In 2015, White was initially scheduled to make his Camping World Truck Series debut at Homestead-Miami Speedway, but he did not attempt the race. The next season, he joined Jennifer Jo Cobb Racing in 2016 to attempt his CWTS debut at Martinsville Speedway, and was reported to be the first Marine to compete in a NASCAR national series event. However, ex-Marine Larry Frank drove in the NASCAR Grand National Series between 1956 and 1966. The effort was supported by Gulf War veteran David Pack, who works for JJCR as a business development representative. Pack, who is also a board member with Cobb's military charity Driven2Honor, noticed White's Facebook post requesting funding to race. "Dave was excited at the thought of having a Marine race their truck," White stated. "We have been working together for the past month and have already secured enough funding to attempt my first NASCAR race." After starting 31st, White finished 32nd and last after being involved in a crash on lap 51 with Kyle Donahue.

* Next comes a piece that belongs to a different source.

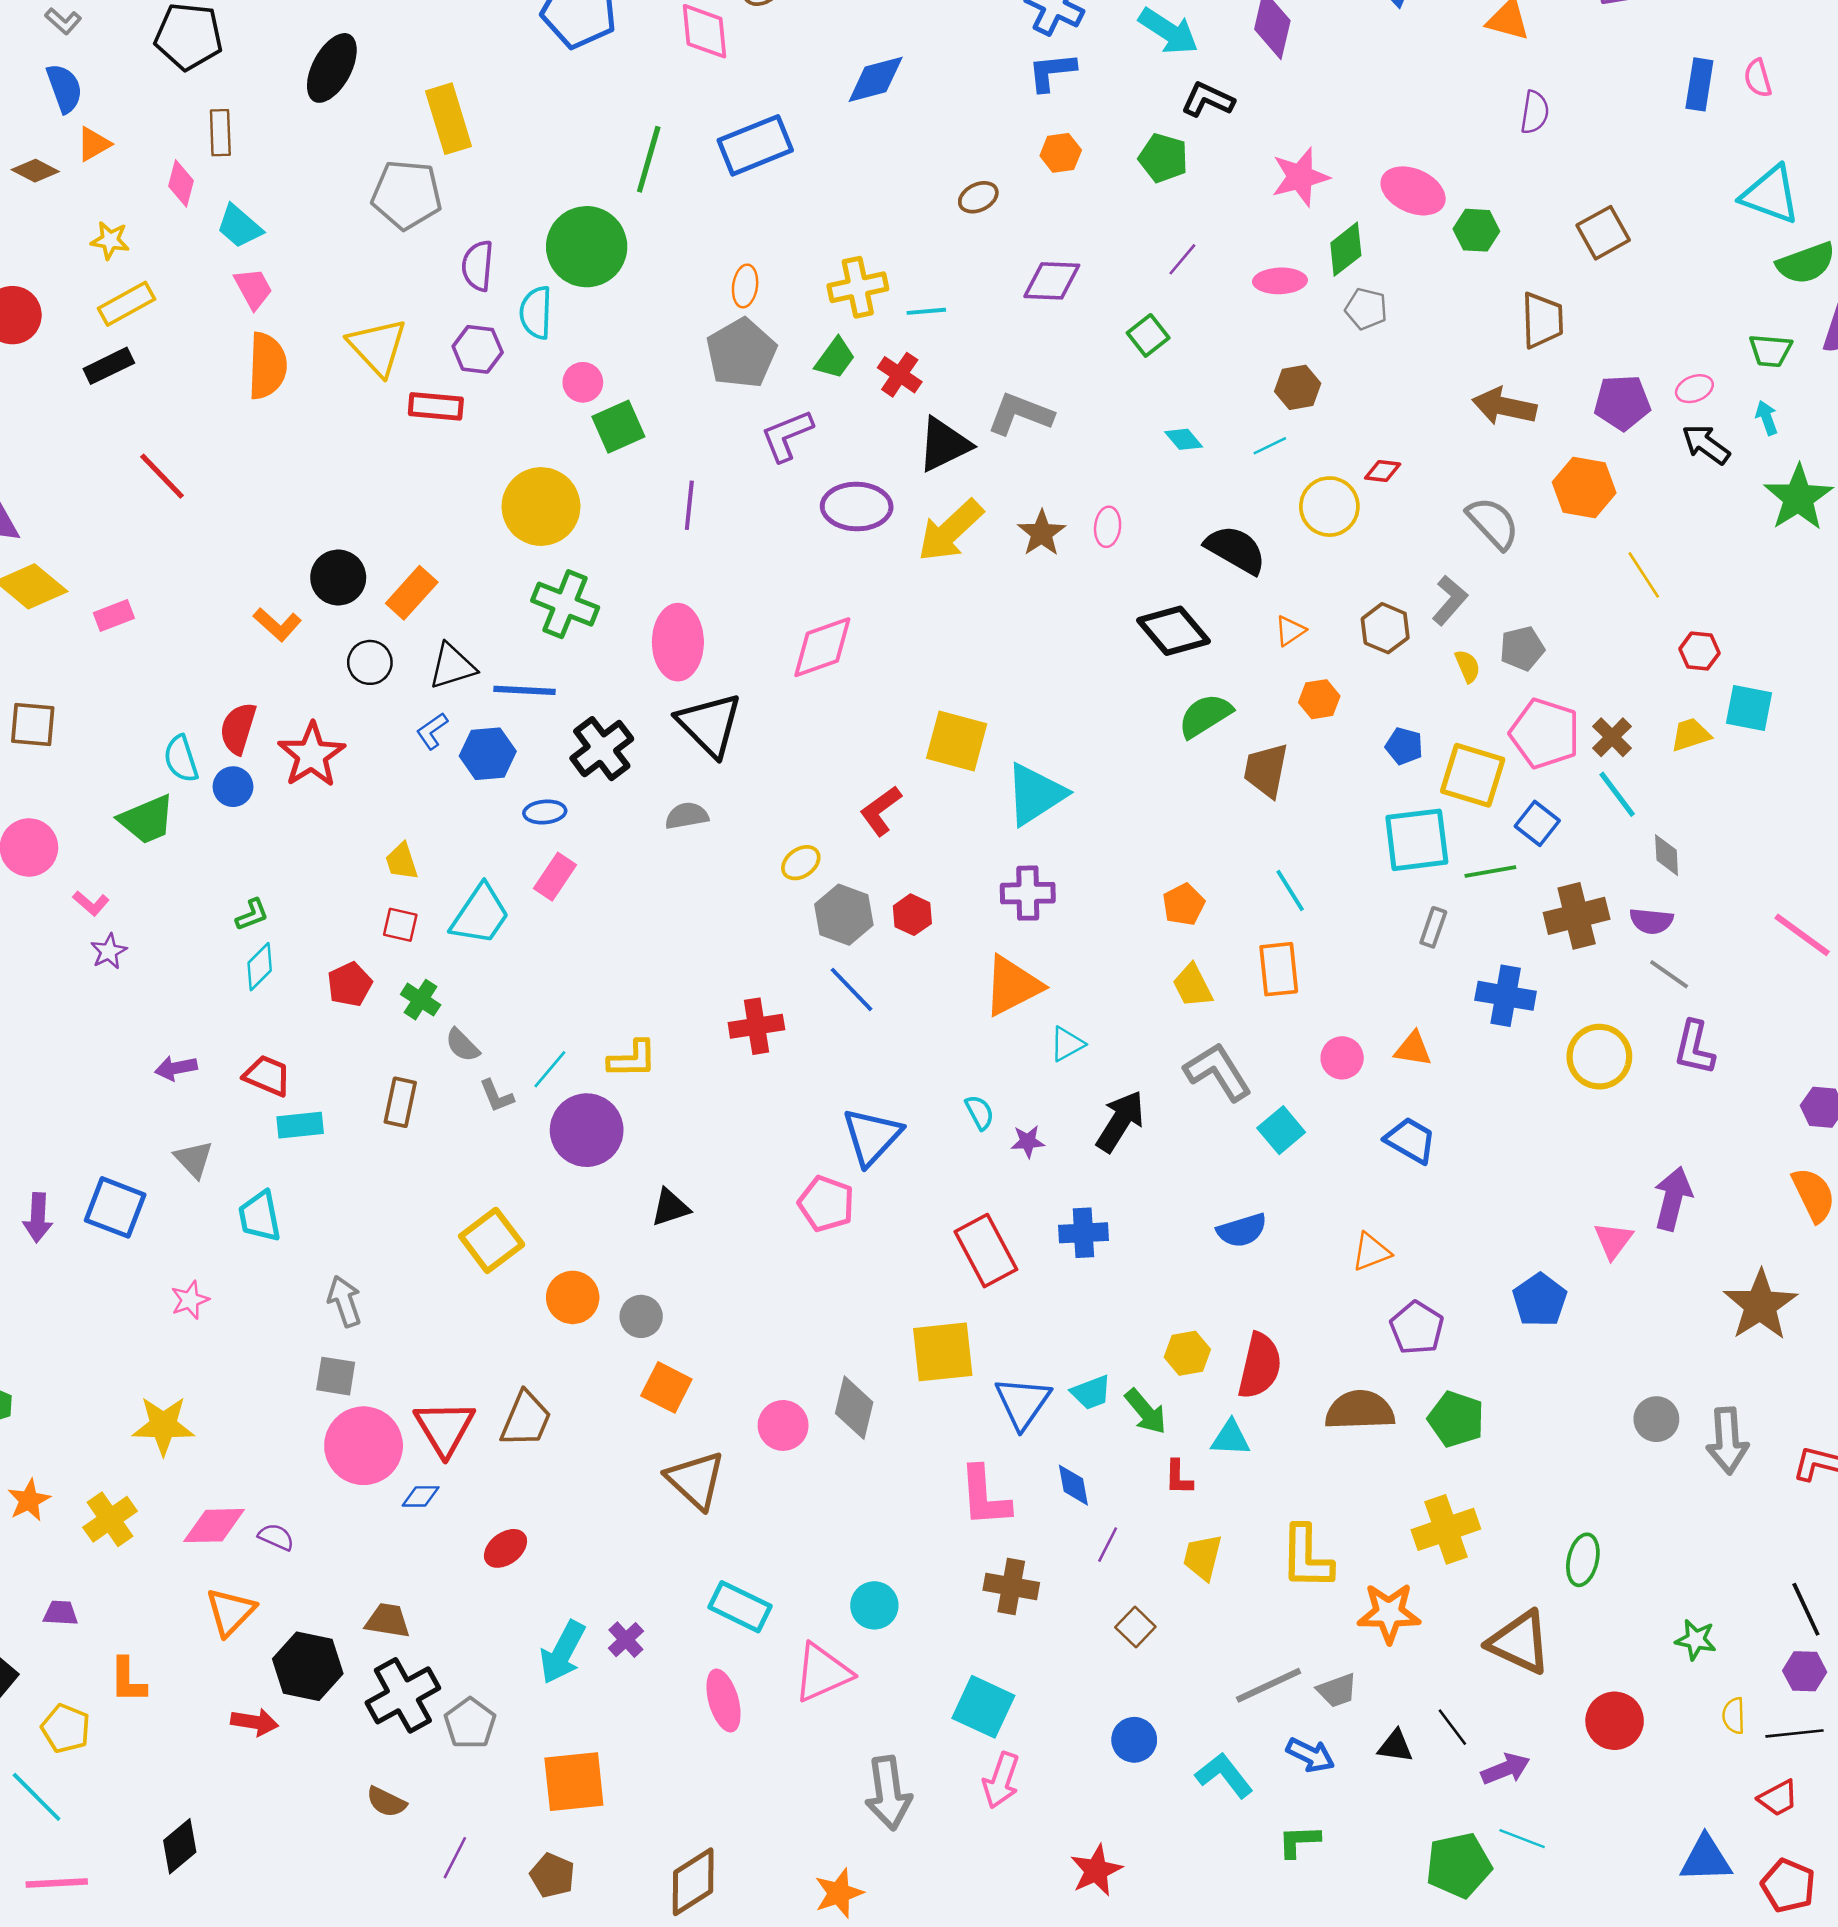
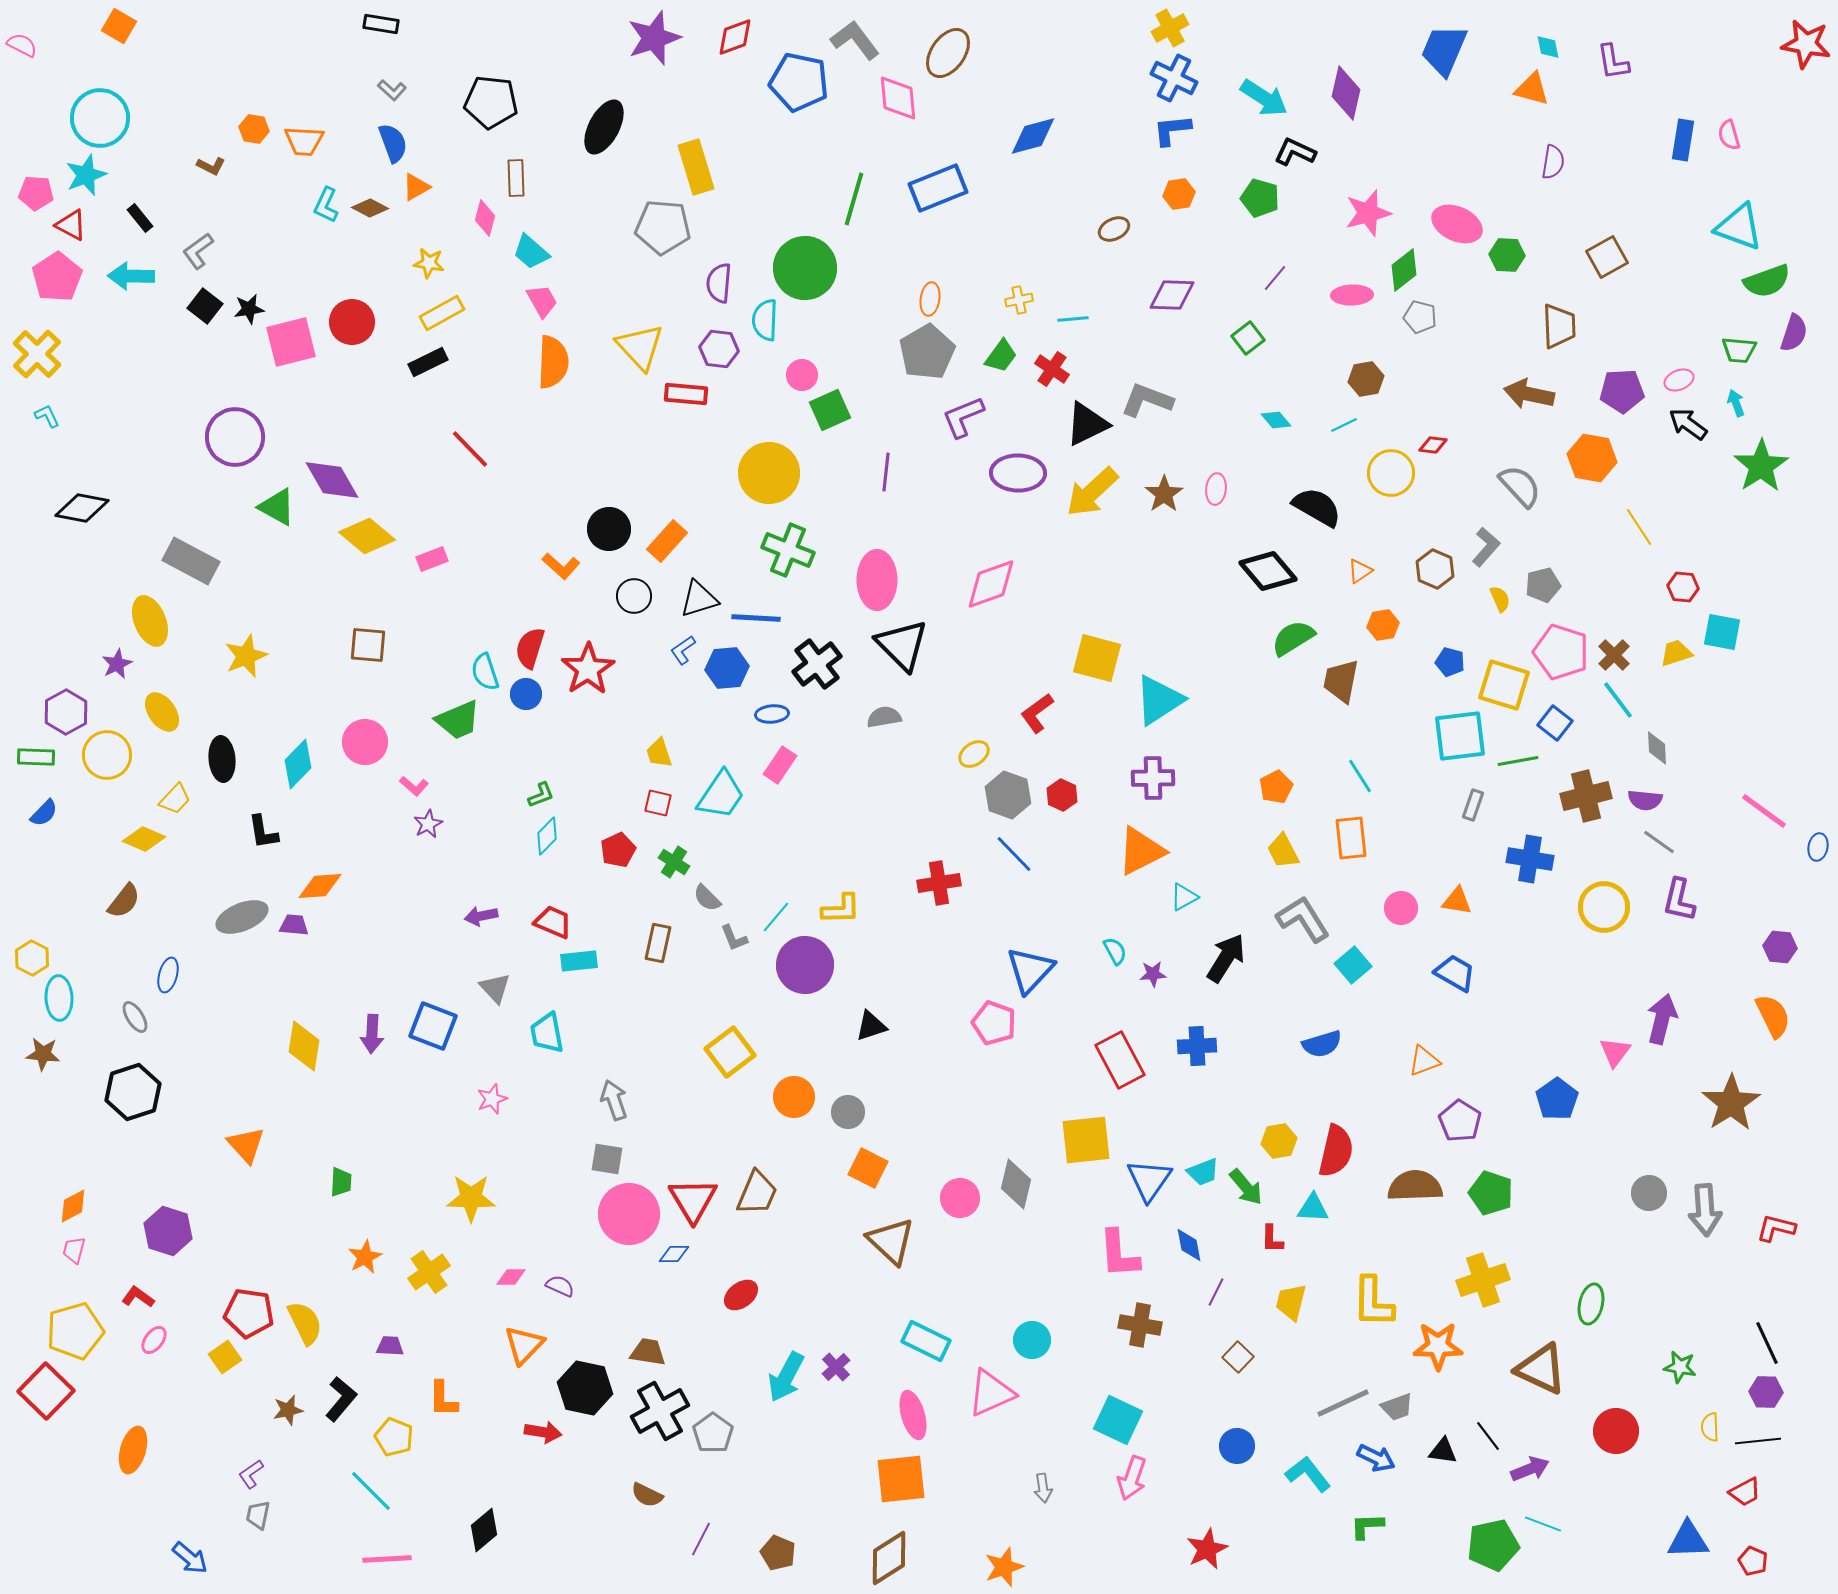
yellow cross: (858, 287) -> (1019, 300), size x0.6
pink diamond: (214, 1526) -> (511, 1277), size x0.6
orange square: (574, 1782) -> (901, 1479), moved
gray arrow: (888, 1793) -> (1043, 1488), size x0.5
red pentagon: (1788, 1886) -> (1753, 1561), size x0.7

After being without a ride for three years, in September 2019, it was reported that White signed with Vizion Motorsports to potentially run the ARCA season opener at Daytona and some Truck Series races if the team was able to find sponsorship. An official announcement that White had joined Vizion was made on December 19, 2019, with him driving the No. 36 ARCA car full-time if possible, as well as possibly a few Truck races. In 2020, he was set to run at ARCA's Daytona testing in January, driving the Josh Williams Motorsports No. 60 although he did not end up making any laps in the test session.

On January 1, 2022, Clubb Racing Inc. announced that White would return to ARCA and drive three races (Charlotte, the Illinois State Fairgrounds Racetrack and Bristol) in their No. 03 car in 2022. These would be White's first ARCA starts since 2015 and his first NASCAR start since 2016. The race at Bristol was also a combination race with the ARCA Menards Series East and as a result, White would have made his debut in that series. He would finish 25th at Charlotte after being involved in a crash early in the race; it would be his only start that season.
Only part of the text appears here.